Another approach proposed by the same Kiel et al. is the use of model ensembles, where predictions from different taxonomic models are combined. This approach requires re-training the networks to classify larger clusters of human populations, making it supervised and reliant on the previous construction of the tree.
In our case, we do not depend on pre-built trees as we applied transfer learning with the VGGFaces dataset, which addresses individual face classification. Therefore, the ConvNets were trained to classify non-hierarchically clustered labeled classes to produce the necessary embeddings. An unsupervised approach, such as using an autoencoder architecture, could also be employed for this purpose [32].
However, while this approach is independent of pre-built phylogenetic trees, it sacrifices the ability to differentiate similar features arising from convergent evolution. Without additional information, this problem may be difficult to overcome. Although it might be useful to add other sources of information, the objective of this work was to rely solely on images.

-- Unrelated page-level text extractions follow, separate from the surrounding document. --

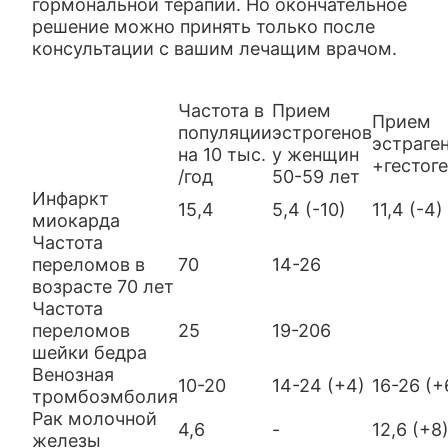
гормональной терапии. Но окончательное
решение можно принять только после
консультации с вашим лечащим врачом.
Частота в
Прием
Прием
популяции
эстрогенов
эстраге
на 10 тыс.
у женщин
+гестог
/год
50-59 лет
Инфаркт
15,4
5,4 (-10)
11,4 (-4)
миокарда
Частота
переломов в
70
14-26
возрасте 70 лет
Частота
переломов
25
19-206
шейки бедра
Венозная
10-20
14-24 (+4)
16-26 (+
тромбоэмболия
Рак молочной
4,6
-
12,6 (+8
железы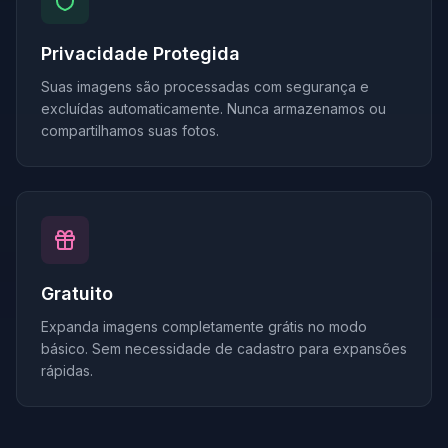
Privacidade Protegida
Suas imagens são processadas com segurança e
excluídas automaticamente. Nunca armazenamos ou
compartilhamos suas fotos.
Gratuito
Expanda imagens completamente grátis no modo
básico. Sem necessidade de cadastro para expansões
rápidas.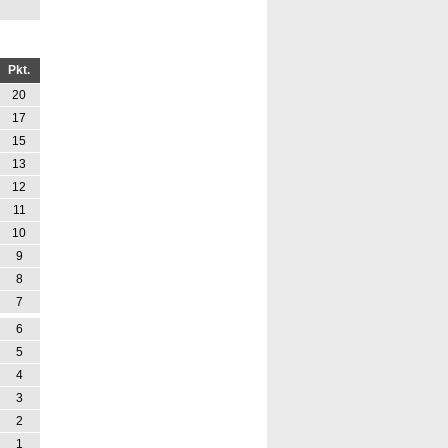
Pkt.
20
17
15
13
12
11
10
9
8
7
6
5
4
3
2
1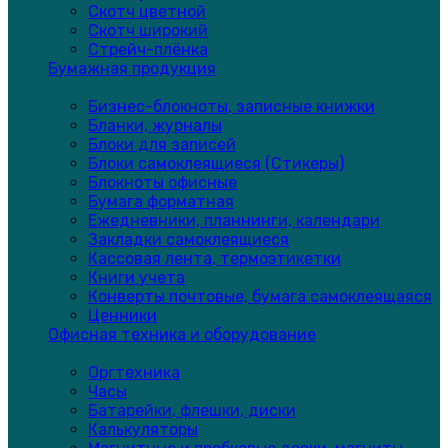
Скотч цветной
Скотч широкий
Стрейч-плёнка
Бумажная продукция
Бизнес-блокноты, записные книжки
Бланки, журналы
Блоки для записей
Блоки самоклеящиеся (Стикеры)
Блокноты офисные
Бумага форматная
Ежедневники, планнинги, календари
Закладки самоклеящиеся
Кассовая лента, термоэтикетки
Книги учета
Конверты почтовые, бумага самоклеящаяся
Ценники
Офисная техника и оборудование
Оргтехника
Часы
Батарейки, флешки, диски
Калькуляторы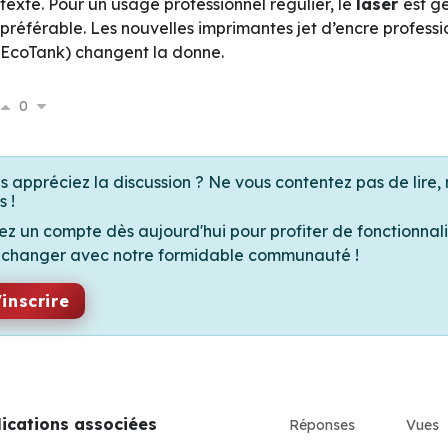
texte. Pour un usage professionnel régulier, le
laser
est g
préférable. Les nouvelles imprimantes jet d’encre professi
EcoTank) changent la donne.
0
s appréciez la discussion ? Ne vous contentez pas de lire, 
s !
ez un compte dès aujourd'hui pour profiter de fonctionnali
échanger avec notre formidable communauté !
'inscrire
lications associées
Réponses
Vues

In our research, the Australian and Makrani ethnic groups were consistently misclassified by most of the proposed approaches. Makrani, a Central Asian population, was often clustered with sub-Saharan African populations in the generated trees. A similar issue was observed with the Australian population.
Apart from these mentioned groups, the methodology generally produced consistent results. In the best model (Fig. 2), we observe three primary clusters: African, Euroasiatic, and Eastern Asian-Oceanic-American populations. However, although the African and Euroasiatic clusters form a larger cluster, the Eastern Asian-Oceanic-American cluster appears to be significantly different, which might not be consistent with the models. In fact, the Uyghur-Hazara populations, related to other Central Asian populations, are clustered with the Yakut, another Turkic-speaking population, in this particular case.

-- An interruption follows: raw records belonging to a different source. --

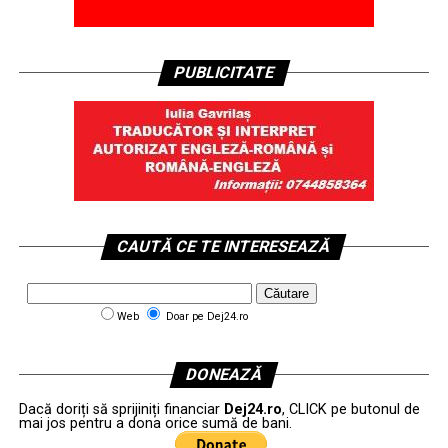
PUBLICITATE
CAUTĂ CE TE INTERESEAZĂ
Web
Doar pe Dej24.ro
DONEAZĂ
Dacă doriți să sprijiniți financiar
Dej24.ro
, CLICK pe butonul de
mai jos pentru a dona orice sumă de bani.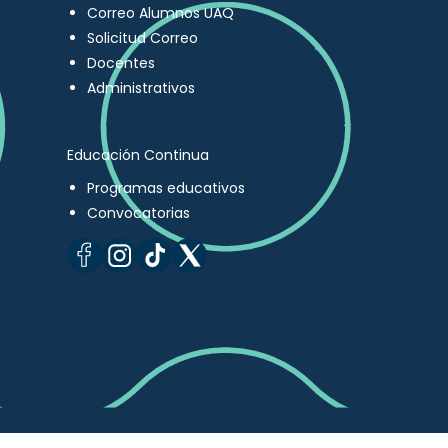
Correo Alumnos UAQ
Solicitud Correo
Docentes
Administrativos
Educación Continua
Programas educativos
Convocatorias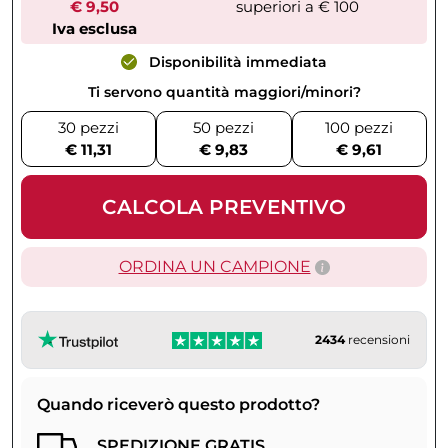
€ 9,50
superiori a € 100
Iva esclusa
Disponibilità immediata
Ti servono quantità maggiori/minori?
30 pezzi
50 pezzi
100 pezzi
€ 11,31
€ 9,83
€ 9,61
CALCOLA PREVENTIVO
ORDINA UN CAMPIONE
2434
recensioni
Quando riceverò questo prodotto?
SPEDIZIONE GRATIS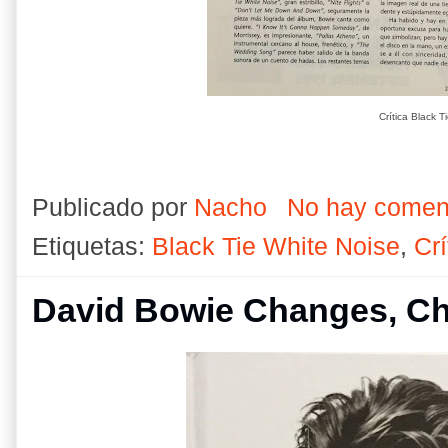
Crítica Black T
Publicado por
Nacho
No hay comen
Etiquetas:
Black Tie White Noise
,
Crí
David Bowie Changes, Ch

Additionally, despite Model A generally being the closest model to the generated trees, our best tree supports the idea that the Cambodian-Lahu population is clustered with Polynesian groups (Model C), and it indicates the proximity between the Uyghur-Hazara peoples and the Yakut ethnic group, as shown in Models B and C.

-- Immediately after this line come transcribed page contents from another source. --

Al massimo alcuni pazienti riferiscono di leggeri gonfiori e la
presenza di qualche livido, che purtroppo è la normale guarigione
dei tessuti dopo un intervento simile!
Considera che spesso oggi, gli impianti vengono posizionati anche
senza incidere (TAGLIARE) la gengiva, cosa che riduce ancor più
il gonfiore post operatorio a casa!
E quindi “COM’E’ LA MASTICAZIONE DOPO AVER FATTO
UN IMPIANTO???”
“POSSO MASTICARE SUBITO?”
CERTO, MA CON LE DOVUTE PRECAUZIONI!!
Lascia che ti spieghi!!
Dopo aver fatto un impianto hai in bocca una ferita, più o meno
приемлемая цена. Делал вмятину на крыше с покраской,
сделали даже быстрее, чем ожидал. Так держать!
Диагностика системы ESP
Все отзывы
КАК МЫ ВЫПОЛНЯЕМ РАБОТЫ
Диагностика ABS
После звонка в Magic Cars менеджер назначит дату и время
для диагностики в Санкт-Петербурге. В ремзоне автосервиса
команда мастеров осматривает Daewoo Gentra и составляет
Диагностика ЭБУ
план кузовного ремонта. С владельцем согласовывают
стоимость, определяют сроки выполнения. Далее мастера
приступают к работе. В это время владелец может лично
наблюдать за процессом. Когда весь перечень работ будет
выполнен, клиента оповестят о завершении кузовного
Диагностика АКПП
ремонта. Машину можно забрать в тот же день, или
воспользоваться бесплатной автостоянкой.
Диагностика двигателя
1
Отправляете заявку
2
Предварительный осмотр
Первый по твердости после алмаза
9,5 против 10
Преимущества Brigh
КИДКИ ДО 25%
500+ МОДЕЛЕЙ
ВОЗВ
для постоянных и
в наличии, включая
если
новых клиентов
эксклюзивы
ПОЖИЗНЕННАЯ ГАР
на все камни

Our study explored the application of Deep Learning and face embeddings for phylogenetic tree inference in human populations. We utilized pre-trained ConvNets and image encoders to extract facial features, and then applied hierarchical clustering algorithms to construct phylogenetic trees. Our research aimed to compare the potential use of embeddings without relying on pre-built phylogenetic trees.
We found that while face embeddings captured phenotypic similarities between closely related human populations, the methodology encountered challenges in cases of convergent evolution. The hierarchical clustering approach performed well overall, but misclassified certain ethnic groups, such as the Australian and Makrani populations. These misclassifications highlight the limitations of solely relying on facial features for accurate classification and tree inference.
Comparing the results of different models and algorithms, we observed that ResNet50 and the Face Recognition module produced better results in most metrics, demonstrating their effectiveness in capturing facial similarities.
Our study demonstrated that face embeddings, although capturing phenotypic similarities, have limitations in accurately representing complex evolutionary relationships. Future research could explore the integration of additional genetic, linguistic, and geographic information to improve the accuracy and robustness of phylogenetic tree inference in human populations.